Anti-Trump Republicans are in the minority so far — but they are standing their ground, raising money and preparing for battles to come. One, Rep. Adam Kinzinger of Illinois, has founded a political action committee to campaign for post-Trump Republicans.

“Would we lose the Proud Boys? Maybe. I’m fine with that,” he told my colleague Jennifer Haberkorn.

The main battlefield in the war is likely to become the ballot box, veteran Republican strategist Whit Ayres told me.

“The party is split between a governing faction and a populist faction,” he said. “The populist faction was there before Trump. They aren’t going away. They’ve become a dominant force in Republican primaries. They aren’t dominant among elected officials — but they may be, eventually, if they succeed in winning elections.”

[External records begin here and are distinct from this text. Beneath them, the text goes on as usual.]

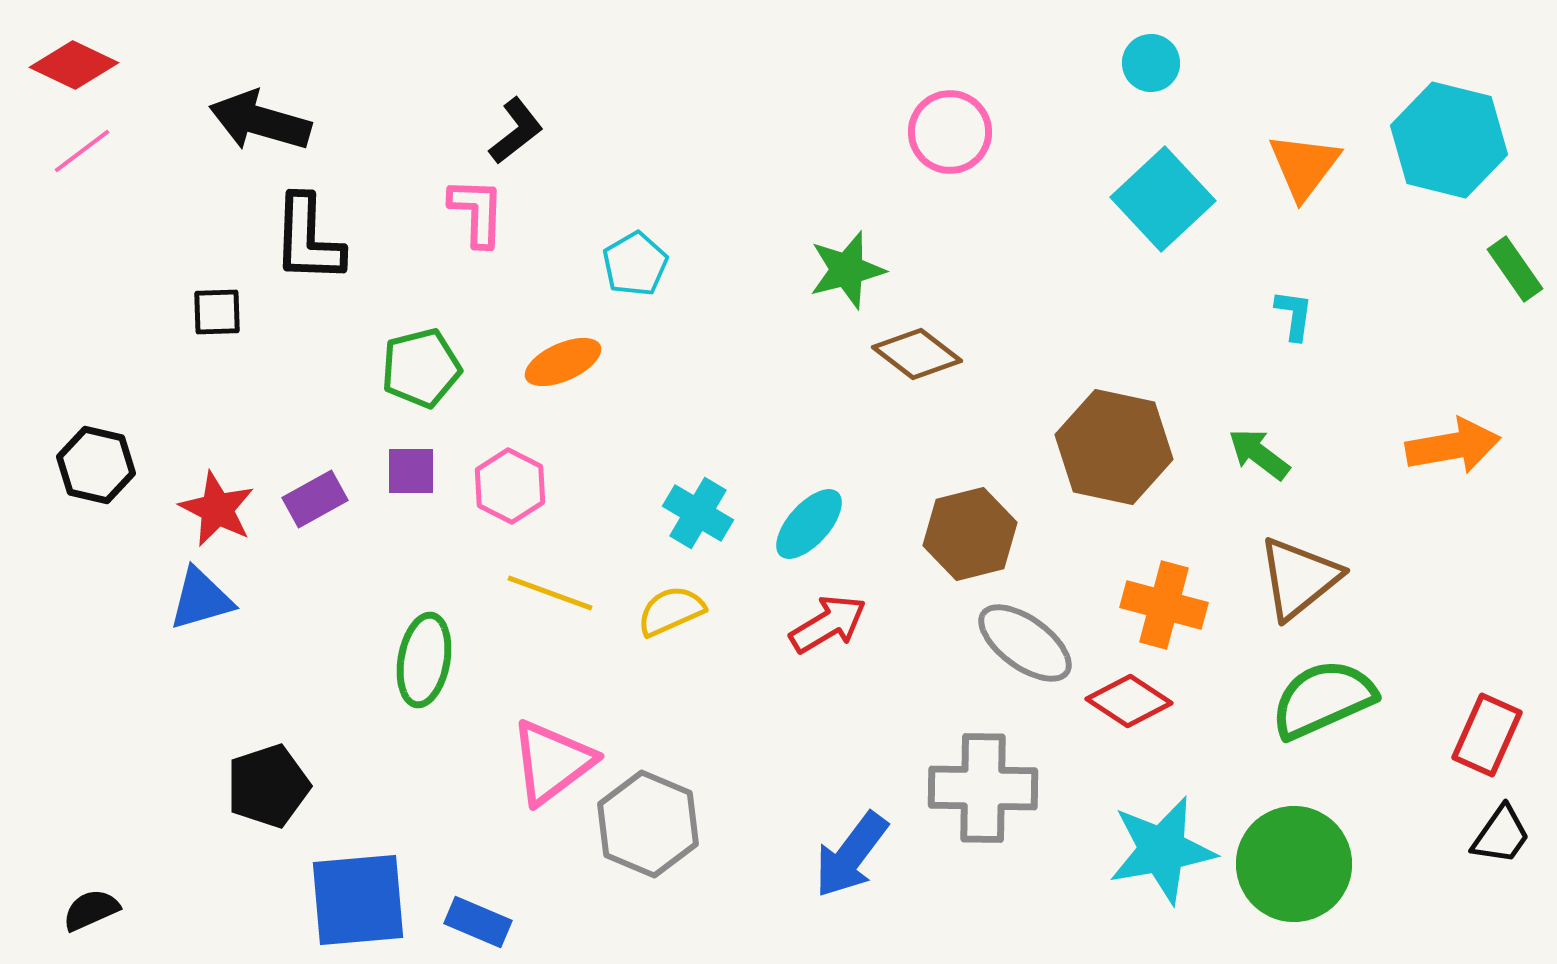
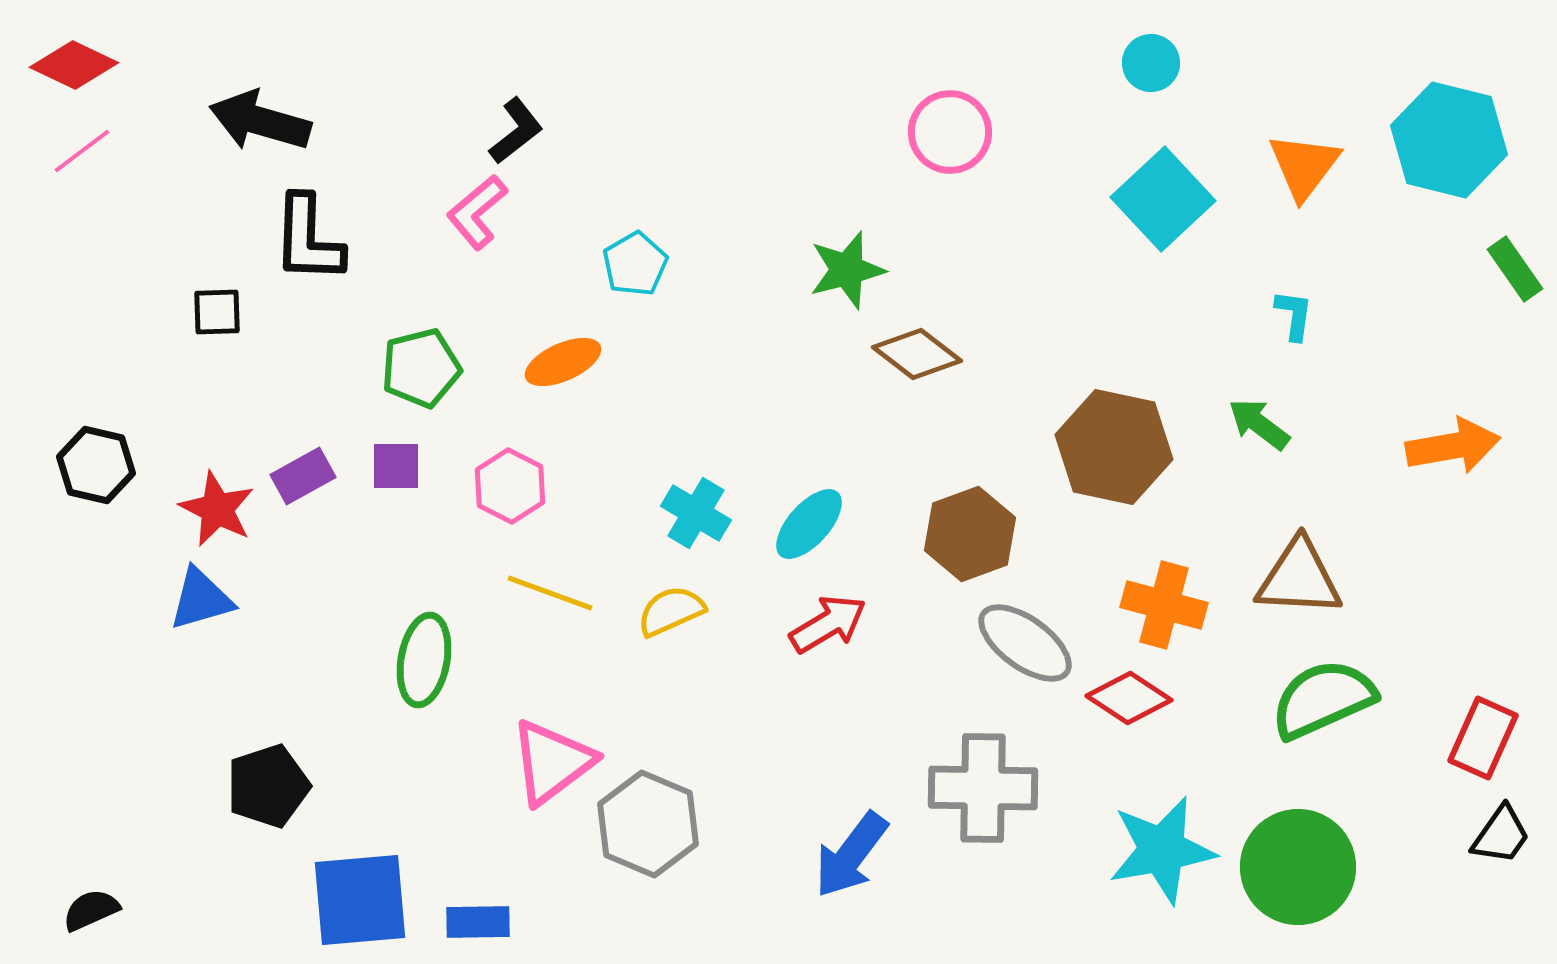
pink L-shape at (477, 212): rotated 132 degrees counterclockwise
green arrow at (1259, 454): moved 30 px up
purple square at (411, 471): moved 15 px left, 5 px up
purple rectangle at (315, 499): moved 12 px left, 23 px up
cyan cross at (698, 513): moved 2 px left
brown hexagon at (970, 534): rotated 6 degrees counterclockwise
brown triangle at (1299, 578): rotated 42 degrees clockwise
red diamond at (1129, 701): moved 3 px up
red rectangle at (1487, 735): moved 4 px left, 3 px down
green circle at (1294, 864): moved 4 px right, 3 px down
blue square at (358, 900): moved 2 px right
blue rectangle at (478, 922): rotated 24 degrees counterclockwise
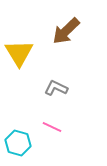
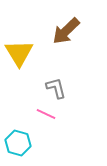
gray L-shape: rotated 50 degrees clockwise
pink line: moved 6 px left, 13 px up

“I don’t think it’s going to be resolved by 2022,” Ayres added. “It’s going to take until at least 2024. You’re going to have to go through a presidential cycle.”

Every political party faces a reckoning after it loses a presidential election. But the debate Republicans are holding is angrier and more dangerous than most, partly due to problems of their own making.

In 2016, Trump looked like a political genius for turning out voters who would have stayed home for a less colorful candidate. But under Trump, the GOP became a narrow, shrinking party, dependent on that base of angry, almost entirely white conservative voters. Still, the base he built is now the dominant force in the Republican electorate, especially in primary elections — and GOP officeholders know it.

The Republicans’ struggle is over more basic principles: telling the truth, respecting the Constitution, keeping political battles nonviolent, accepting the outcomes of elections — and making sure the term “civil war” remains only a figure of speech.